Parte Três

903 160 110
                                    

Alerta de Gay Panic!

Enquanto eu voava pela rua carregando o peso de todas aquelas compras, tentando chegar em casa o mais rápido possível e respirando o menos intensamente que os meus pulmões permitiam, uma única coisa passava repetidamente na minha cabeça:

Eu dei o meu telefone para uma menina bonita. Eu dei meu telefone para uma menina bonita no mercado. Eu. Dei. Meu. Telefone. Para. Uma. Menina. Bonita.

Eu gritaria, mas já havia gastado minha energia para isso quando a Catarina pegou a minha maçã na baia do mercado. O que me lembrou que eu nem terminei de escolher as maçãs e acabei só passando duas no caixa e minha avó ia reclamar o resto da semana e escrever DOZE MAÇÃS em letras vermelhas garrafais na lista da semana que vem.

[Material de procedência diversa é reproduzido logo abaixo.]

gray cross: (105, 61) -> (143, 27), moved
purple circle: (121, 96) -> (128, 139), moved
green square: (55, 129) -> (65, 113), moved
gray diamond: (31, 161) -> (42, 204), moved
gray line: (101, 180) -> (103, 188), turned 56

Mas paciência, Duda, paciência. MEU DEUS EU DEI MEU TELEFONE PARA UMA MENINA BONITA!

Subi as escadas do prédio na velocidade de um raio e dei o sinal para minha avó deixar o álcool em gel na pia da cozinha e fechar a porta enquanto eu esperava na entrada de serviço.

Graças a quantidade incontável de vezes que eu já havia executado aquele ritual, fui capaz de segui-lo quase que por instinto enquanto aquilo martelava na minha cabeça com mais empenho do que aquela música da Xuxa ─ em que o Guto bate com um, dois, três, TRINTA martelos, sabe?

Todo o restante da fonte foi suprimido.